API Design

OpenAPI Contract Tests Keep Documentation, Server, and Client Honest

Generate request and response validation, client types, and compatibility diffs from the spec across success and errors so changes fail in CI rather than production.

Before shipping it, separate protocol facts, product promises, and operating cost. Mixing those layers produces confident but incorrect decisions. OpenAPI is a contract only when runtime and tests consume it. Send boundary samples to real handlers and validate actual response schemas.

An API contract includes units, defaults, idempotency, error classes, and version windows—not only field types. Clients distinguish retryable, user-action, and permanent outcomes to avoid duplicate side effects.

The parts that make the design practical

List non-negotiable invariants before selecting performance knobs. Tuning can roll out gradually; identity, permission, and terminal-state rules cannot drift at runtime.

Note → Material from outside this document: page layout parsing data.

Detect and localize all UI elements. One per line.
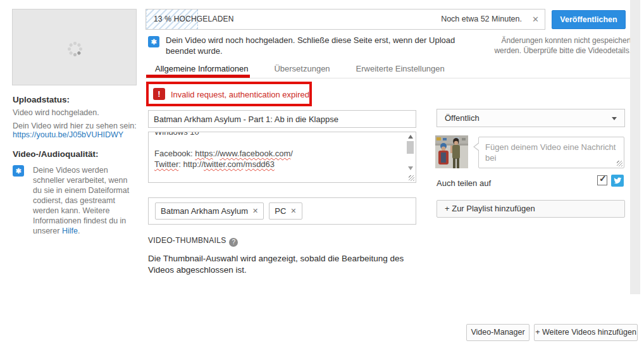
tags-input[interactable]: Batman Arkham Asylum✕ PC✕ bbox=[148, 197, 416, 225]
tab-bottom-border bbox=[146, 78, 639, 78]
quality-heading: Video-/Audioqualität: bbox=[13, 149, 99, 159]
help-link[interactable]: Hilfe bbox=[62, 227, 78, 235]
message-resize-handle[interactable] bbox=[617, 161, 622, 166]
twitter-icon[interactable] bbox=[611, 175, 624, 187]
share-label: Auch teilen auf bbox=[437, 178, 491, 188]
save-error-text: Änderungen konnten nicht gespeichert wer… bbox=[480, 35, 631, 56]
quality-text: Deine Videos werden schneller verarbeite… bbox=[33, 165, 137, 236]
publish-button[interactable]: Veröffentlichen bbox=[552, 10, 626, 29]
upload-status-heading: Uploadstatus: bbox=[13, 95, 70, 104]
upload-page: Uploadstatus: Video wird hochgeladen. De… bbox=[0, 0, 644, 348]
error-icon: ! bbox=[153, 88, 165, 100]
tag-remove-icon[interactable]: ✕ bbox=[290, 207, 296, 215]
description-clipped-line: Windows 10 bbox=[154, 132, 400, 137]
description-line-facebook: Facebook: https://www.facebook.com/ bbox=[154, 148, 400, 159]
chevron-down-icon bbox=[612, 117, 617, 120]
video-link-label: Dein Video wird hier zu sehen sein: bbox=[13, 121, 142, 131]
description-text: Windows 10 Facebook: https://www.faceboo… bbox=[154, 132, 400, 170]
tag-chip: PC✕ bbox=[269, 202, 302, 220]
add-to-playlist-button[interactable]: + Zur Playlist hinzufügen bbox=[437, 200, 625, 218]
tag-label: PC bbox=[275, 206, 286, 216]
message-input[interactable]: Fügen deinem Video eine Nachricht bei bbox=[478, 137, 624, 168]
share-checkbox[interactable]: ✓ bbox=[597, 175, 607, 185]
tab-translations[interactable]: Übersetzungen bbox=[274, 64, 330, 73]
tab-general-info[interactable]: Allgemeine Informationen bbox=[155, 64, 248, 73]
tab-bar: Allgemeine Informationen Übersetzungen E… bbox=[155, 64, 445, 73]
upload-status-text: Video wird hochgeladen. bbox=[13, 108, 99, 118]
tag-label: Batman Arkham Asylum bbox=[161, 206, 248, 216]
page-scrollbar[interactable] bbox=[630, 0, 640, 348]
add-more-videos-button[interactable]: + Weitere Videos hinzufügen bbox=[534, 324, 638, 341]
video-url-link[interactable]: https://youtu.be/J05bVUHIDWY bbox=[13, 130, 123, 139]
thumbnails-info-text: Die Thumbnail-Auswahl wird angezeigt, so… bbox=[148, 253, 430, 276]
video-manager-button[interactable]: Video-Manager bbox=[466, 324, 529, 341]
time-remaining-text: Noch etwa 52 Minuten. bbox=[441, 9, 522, 29]
video-preview bbox=[12, 9, 137, 85]
tab-advanced-settings[interactable]: Erweiterte Einstellungen bbox=[356, 64, 445, 73]
video-description-input[interactable]: Windows 10 Facebook: https://www.faceboo… bbox=[148, 132, 416, 183]
message-placeholder: Fügen deinem Video eine Nachricht bei bbox=[479, 137, 624, 163]
quality-text-body: Deine Videos werden schneller verarbeite… bbox=[33, 166, 129, 235]
video-title-input[interactable] bbox=[148, 110, 416, 128]
upload-spinner-icon bbox=[66, 40, 83, 57]
tag-remove-icon[interactable]: ✕ bbox=[252, 207, 258, 215]
privacy-dropdown[interactable]: Öffentlich bbox=[437, 109, 625, 127]
description-line-twitter: Twitter: http://twitter.com/msdd63 bbox=[154, 159, 400, 170]
scrollbar-thumb[interactable] bbox=[407, 141, 414, 154]
quality-text-period: . bbox=[78, 227, 80, 235]
scroll-down-icon[interactable] bbox=[408, 166, 413, 170]
description-scrollbar[interactable] bbox=[406, 134, 414, 170]
thumbnails-heading-label: VIDEO-THUMBNAILS bbox=[148, 236, 226, 245]
tag-chip: Batman Arkham Asylum✕ bbox=[155, 202, 264, 220]
uploading-notice-text: Dein Video wird noch hochgeladen. Schlie… bbox=[166, 35, 463, 56]
thumbnails-heading: VIDEO-THUMBNAILS? bbox=[148, 236, 238, 247]
upload-progress-label: 13 % HOCHGELADEN bbox=[154, 9, 234, 29]
uploading-notice-icon: ✱ bbox=[148, 36, 159, 47]
scroll-up-icon[interactable] bbox=[408, 135, 413, 139]
error-message: Invalid request, authentication expired. bbox=[171, 90, 312, 99]
video-thumbnail-image bbox=[435, 135, 468, 168]
checkmark-icon: ✓ bbox=[599, 173, 607, 183]
help-icon[interactable]: ? bbox=[229, 238, 238, 247]
description-resize-handle[interactable] bbox=[409, 175, 414, 181]
page-scrollbar-thumb[interactable] bbox=[630, 0, 640, 294]
upload-progress-bar: 13 % HOCHGELADEN Noch etwa 52 Minuten. ✕ bbox=[146, 9, 545, 30]
privacy-value: Öffentlich bbox=[445, 113, 480, 123]
close-icon[interactable]: ✕ bbox=[532, 9, 539, 29]
quality-star-icon: ✱ bbox=[13, 165, 24, 177]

  • CI lints operation IDs and security, generates positive and negative cases, and diffs a baseline for removed fields, narrowed types, or new requirements.
  • Bound every input by size, count, and time, returning a stable actionable error code when a budget is exceeded.
  • Ship conservative defaults, server-side ceilings, and a rollout switch instead of trusting browser-provided numbers as resource budgets.

The delivery standard for OpenAPI Contract Tests Keep Documentation, Server, and Client Honest is a usable normal path, convergent failures, bounded resources, and a state users can understand. The result is a production capability that can be explained, degraded safely, and rolled back—not a demo that works once.

Keep false assumptions out of production

Failure and success must share one state model. An error toast that neither releases resources nor propagates a terminal state leaves dirty work for the next recovery attempt.

  • Generating clients without server validation lets both drift, while undocumented error schemas make recovery depend on random shapes.
  • A boolean failure cannot distinguish retryable, user-action, and permanent refusal, producing an endless loop.
  • An untested fallback receives all traffic during a primary failure and becomes the slower, more expensive bottleneck.

What the release gate should inspect

Do not stop verification when the final action succeeds. Count side effects, measure wait time, inspect privacy, and prove the next run begins from a clean baseline.

  1. Run minimum, maximum, missing, unknown-field, and every declared status case per operation, then inject a breaking change to prove the gate fails.
  2. Race refresh, cancel, timeout, and remote completion in one scheduling window; assert one terminal state and one side effect.
  3. Cover direct, relayed, weak-network, background-tab, and mobile paths; do not rely on averages or one successful screenshot.

A capability becomes maintainable when it degrades safely, repetition adds no side effects, and its signals reveal a fault before user reports do.